Elvin W. Grant, Petitioner, v. Department of Transportation, Respondent, 833 F.2d 1023 (Fed. Cir. 1987)Annotate this Case
Before RICH, DAVIS, and ARCHER, Circuit Judges.
RICH, Circuit Judge.
The decisions of the Merit Systems Protection Board (Board), Docket Nos. AT03518610463 and AT043284C9031, the first sustaining petitioner's demotion through reduction in force and the second affirming that the agency was in compliance with a prior Board decision ordering the agency to cancel its prior removal of petitioner, are affirmed.
Petitioner contends that the agency's reduction in force was not bona fide because the agency did not establish that the reduction in force was undertaken for an appropriate management consideration. Moreover, petitioner asserts that the reduction in force was done for improper personal motives.
An agency has wide discretion in conducting a reduction in force. We will not disturb such an action absent a clear abuse of discretion or a substantial departure from agency procedures. If the agency proves that the reduction in force regulations were invoked for a legitimate reason and that those regulations were properly applied to the individual employees, the agency action will be sustained. Gandola v. Federal Trade Commission, 773 F.2d 308, 313 (Fed. Cir. 1985).
Reorganization is a legitimate reason for a reduction in force. See 5 C.F.R. Sec. 351.201(a). The Administrative Judge (AJ) found that the reduction in force was undertaken pursuant to a bona fide reorganization which resulted from recommendations contained in a March, 1983 study of the agency's operations. The AJ found that the specific decision to convert petitioner's old position of Chief, Non-Appropriated Fund Activities Division, to a military billet was consistent with that study and the overall reorganization of the division. These findings are supported by substantial evidence and we will not overturn them.
It is true that a reduction in force may not be used as a disguised adverse action to remove or demote a particular employee. Gandola, 773 F.2d at 312. We cannot say, however, that the facts petitioner relies on--principally consisting of references to him in agency documents--are sufficient to overcome the agency's proof that the reorganization was carried out for bona fide management considerations.
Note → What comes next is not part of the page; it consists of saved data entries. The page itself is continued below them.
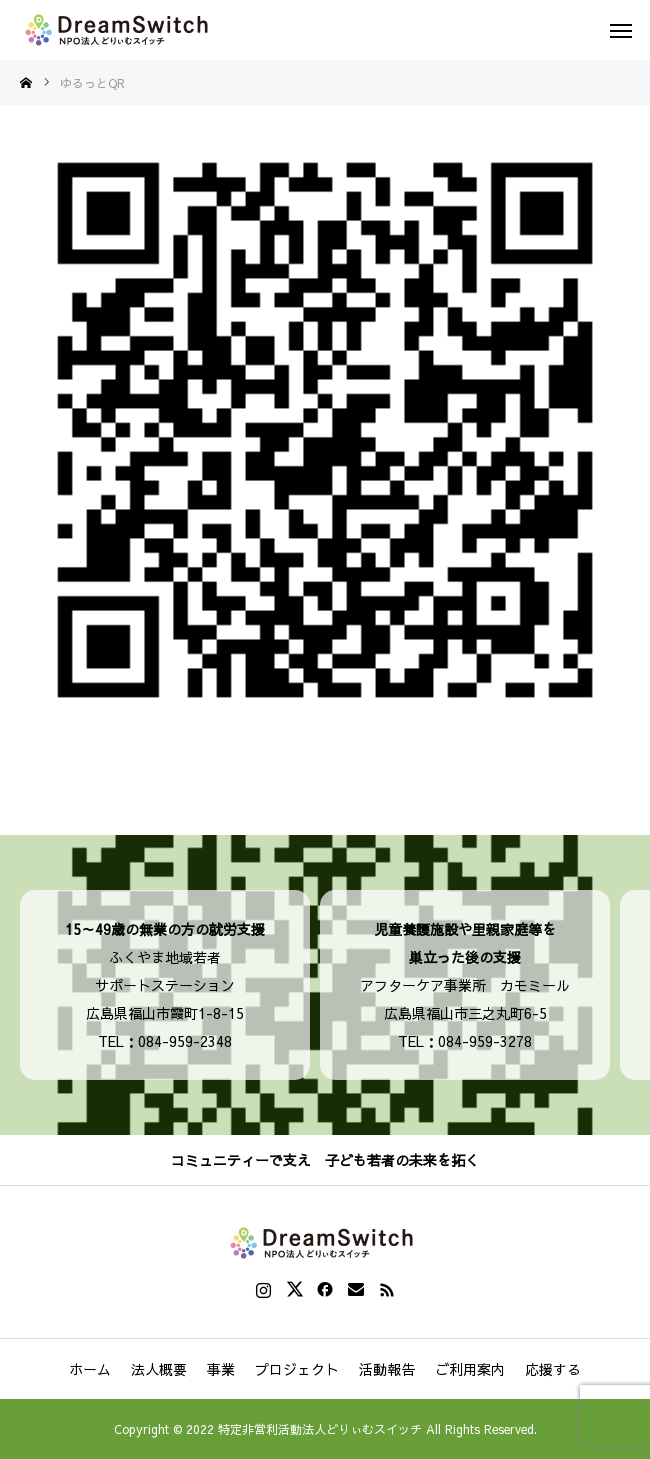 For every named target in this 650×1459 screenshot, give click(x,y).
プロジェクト (297, 1369)
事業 (221, 1369)
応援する (553, 1369)
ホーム (90, 1369)
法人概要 (159, 1369)
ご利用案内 (470, 1369)
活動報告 (387, 1369)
Indeed, the AJ specifically found that the reduction in force was not personal to petitioner in the sense that it was improperly motivated.
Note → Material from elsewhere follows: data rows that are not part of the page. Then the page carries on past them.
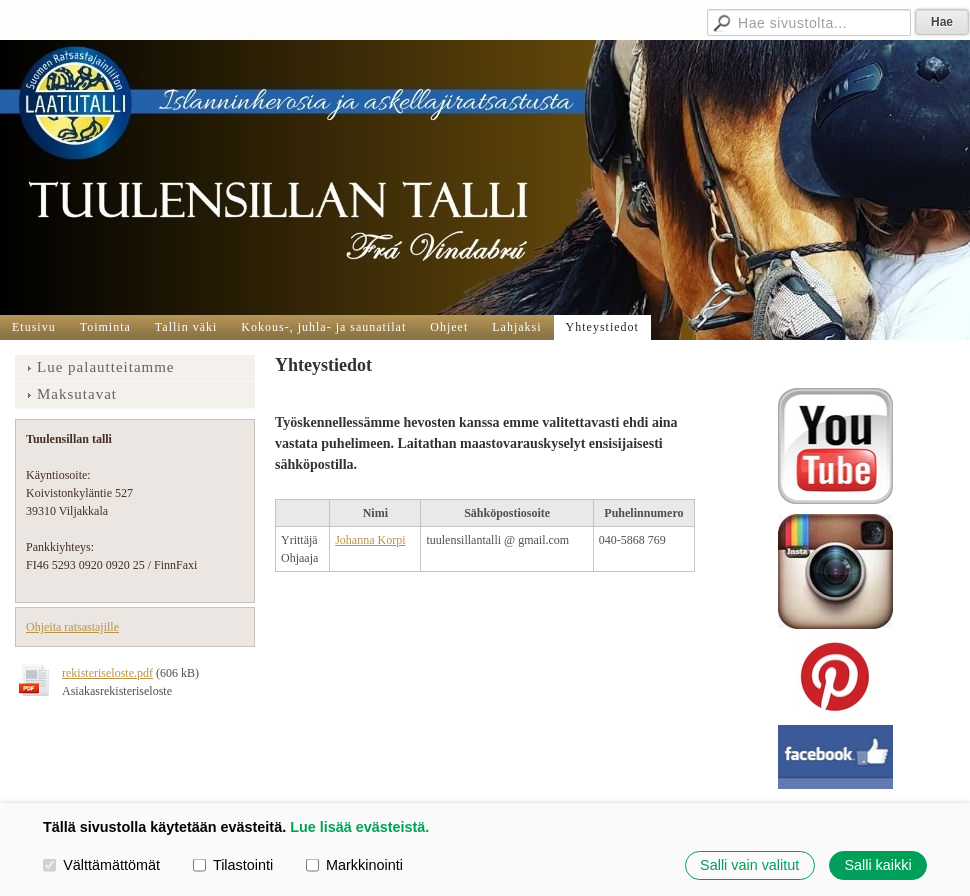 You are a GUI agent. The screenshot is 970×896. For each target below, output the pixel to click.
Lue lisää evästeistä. (359, 827)
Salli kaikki (877, 865)
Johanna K (360, 540)
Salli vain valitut (749, 865)
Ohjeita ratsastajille (72, 627)
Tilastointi (233, 865)
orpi (395, 540)
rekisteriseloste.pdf (107, 673)
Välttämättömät (101, 865)
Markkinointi (354, 865) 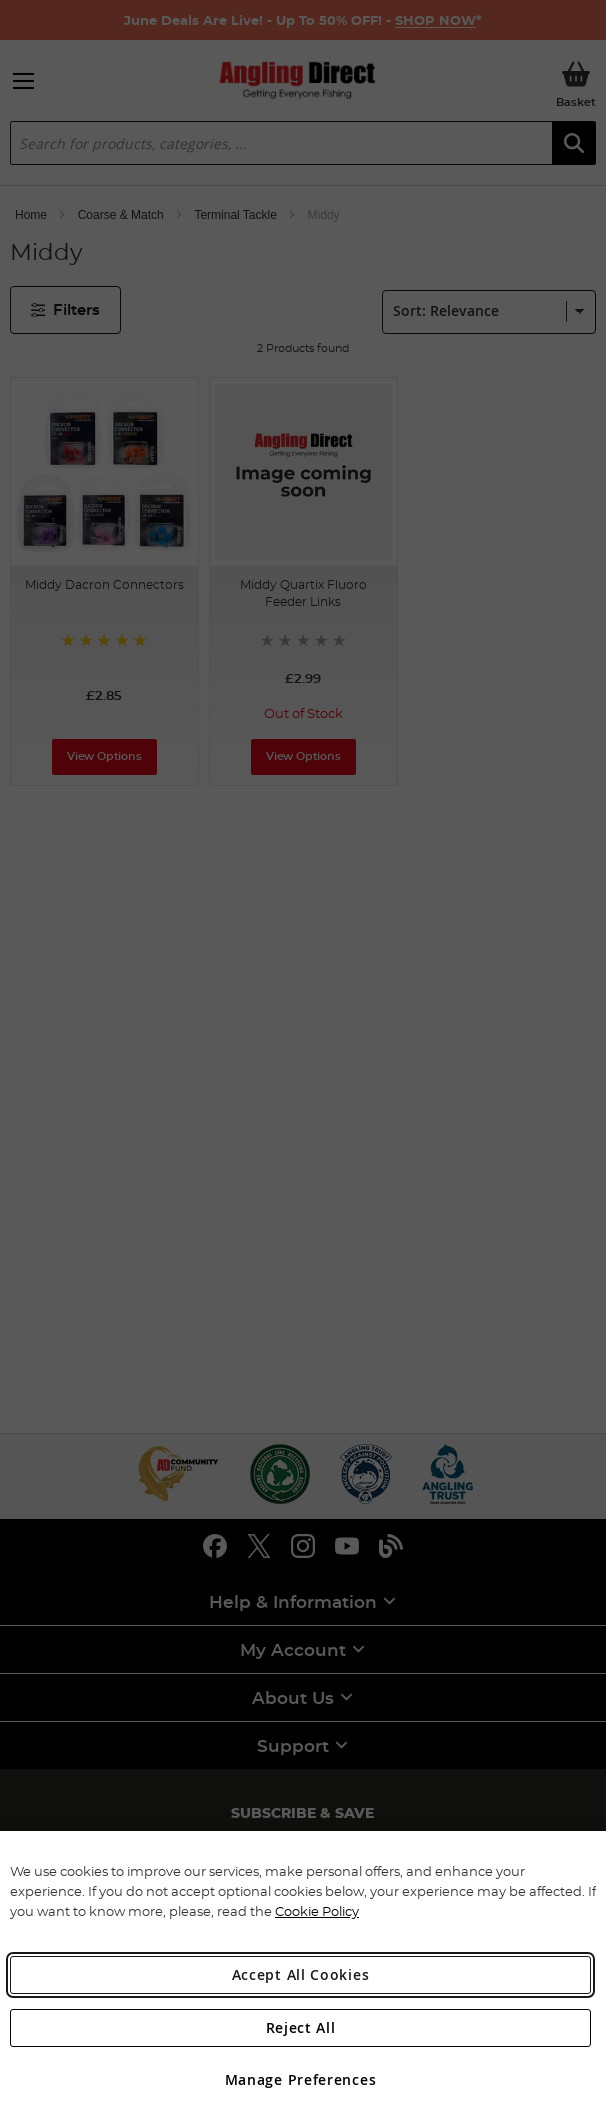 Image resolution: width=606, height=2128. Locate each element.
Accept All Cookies (301, 1974)
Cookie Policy (317, 1911)
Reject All (301, 2027)
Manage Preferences (301, 2079) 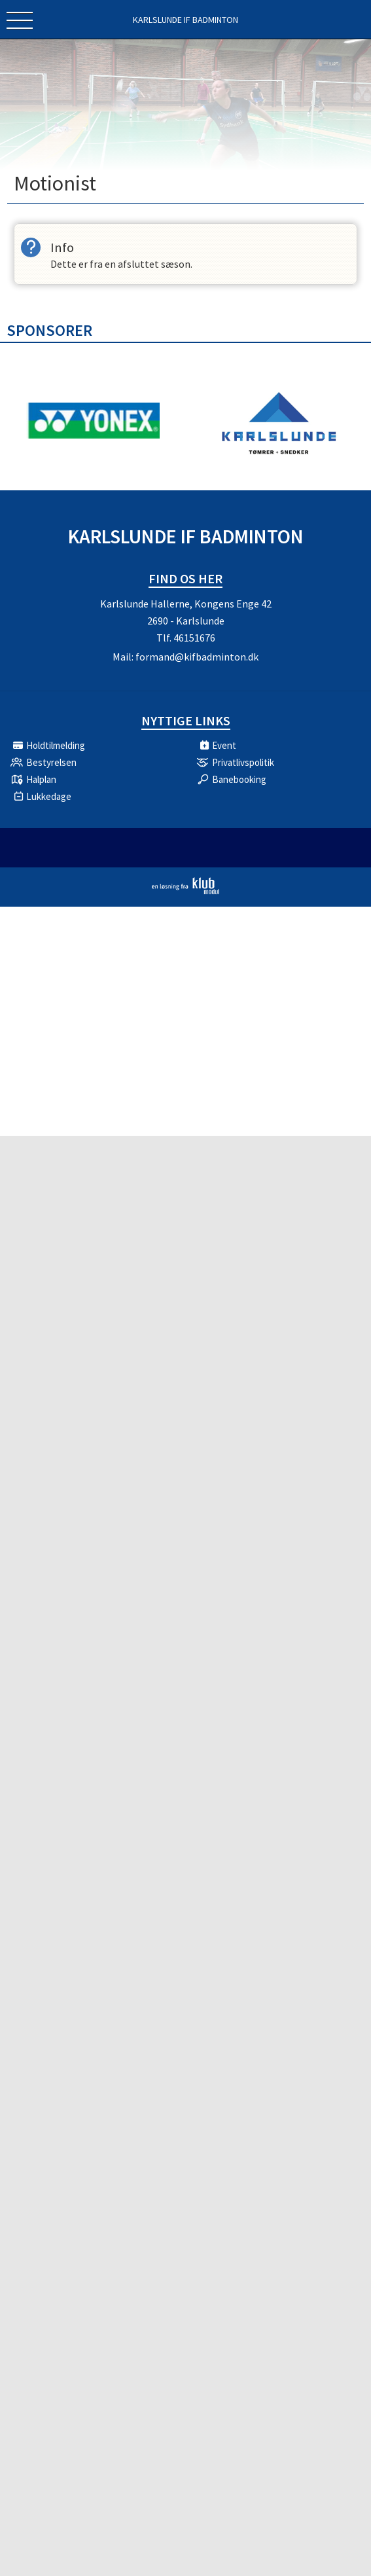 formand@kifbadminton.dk (196, 656)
Petitioner also challenges the agency's definition of the competitive area for the reduction in force. Petitioner has not convinced us, however, that the agency abused its discretion in defining the competitive area in this case. Cf. Grier v. Dept. of Health and Human Services, 750 F.2d 944, 946 (Fed. Cir. 1984). Accordingly, in view of the substantial evidence presented, and the agency's compliance with applicable regulations, we affirm the decision that the reduction in force regulations were duly invoked and properly applied to petitioner.
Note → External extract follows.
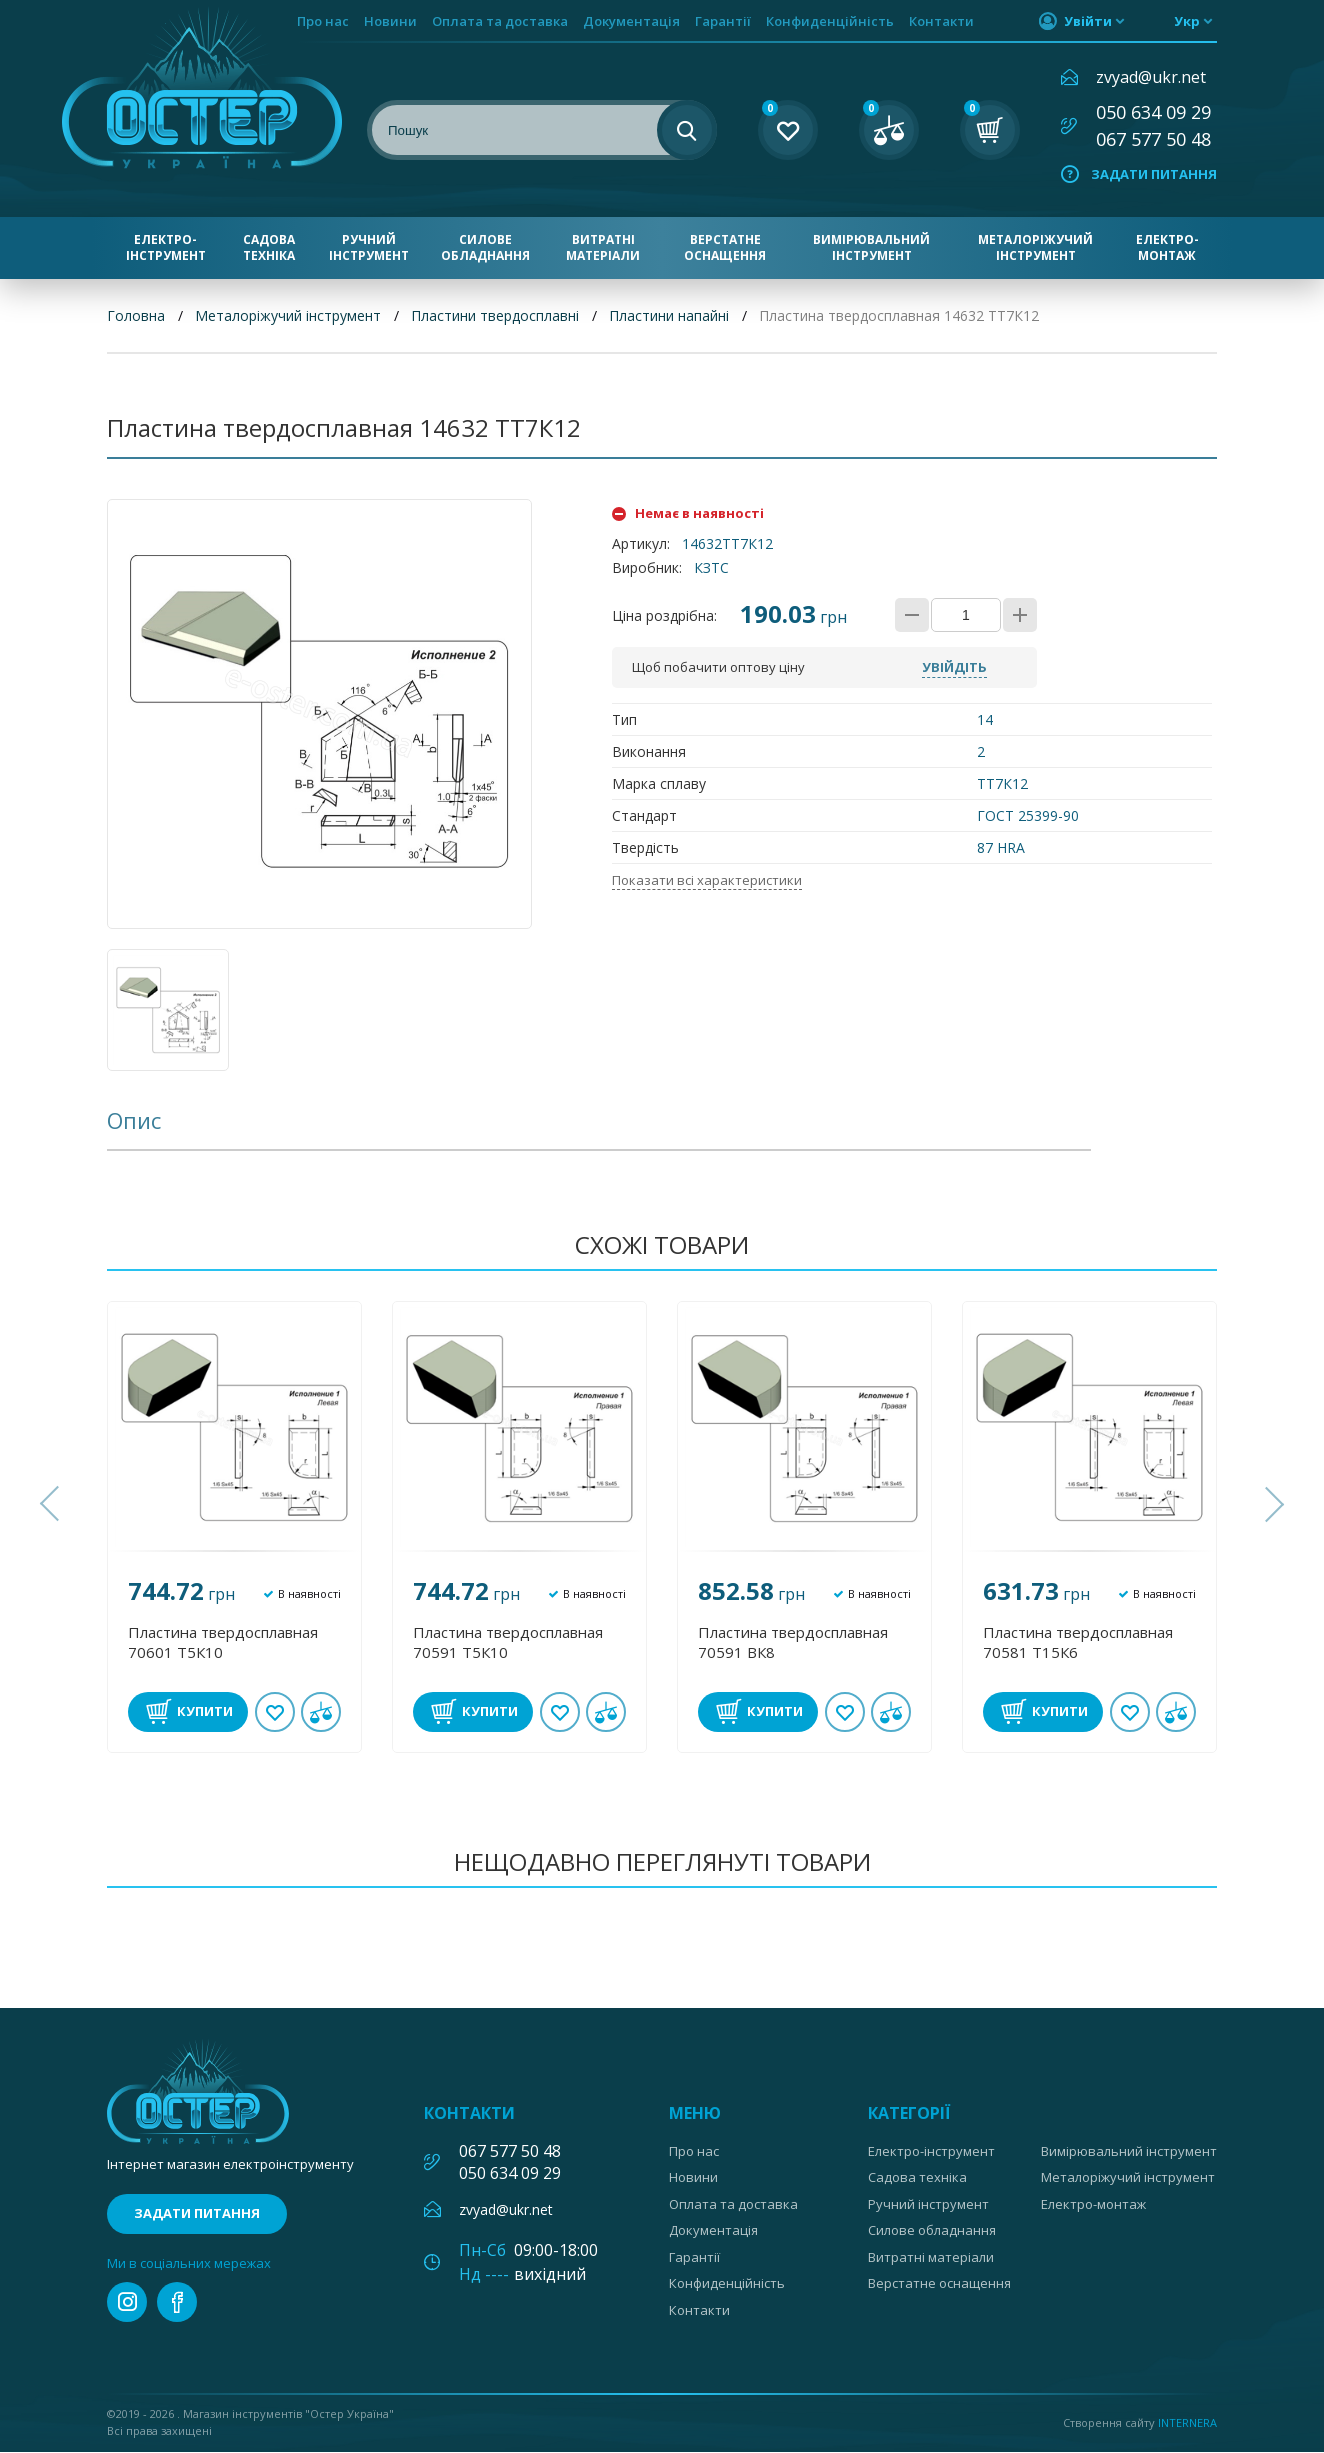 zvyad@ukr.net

Petitioner's other major contention is that the agency failed to comply with a Board order of December 6, 1984, cancelling his prior termination. Petitioner correctly states that this order entitled him to be placed as nearly as possible in the status quo ante. See Kerr v. National Endowment for the Arts, 726 F.2d 730, 733 (Fed. Cir. 1984). However, legitimate agency actions taken during the pendency of an appeal by a former incumbent may be taken into account in determining the issue of compliance. Washington v. Tennessee Valley Authority, 22 MSPR 377 (1984), aff'd, 770 F.2d 180 (Fed. Cir. 1985); Higashi v. Department of the Army, 26 MSPR 330 (1985). The AJ found that petitioner's position was abolished pursuant to a bona fide reorganization while he was appealing his removal. The AJ further found that the agency was under no obligation to alter its conversion of petitioner's former position to a military billet and that petitioner was placed as nearly as possible in the status quo ante. These findings are supported by substantial evidence. Finally, an employee who has been successful in an appeal to the Board is not insulated from bona fide agency actions taken subsequent to reinstatement. Cook v. United States Postal Service, 30 MSPR 671 (1986). Therefore, the subsequent reduction in force, being bona fide, did not take the agency out of compliance with the Board's earlier order.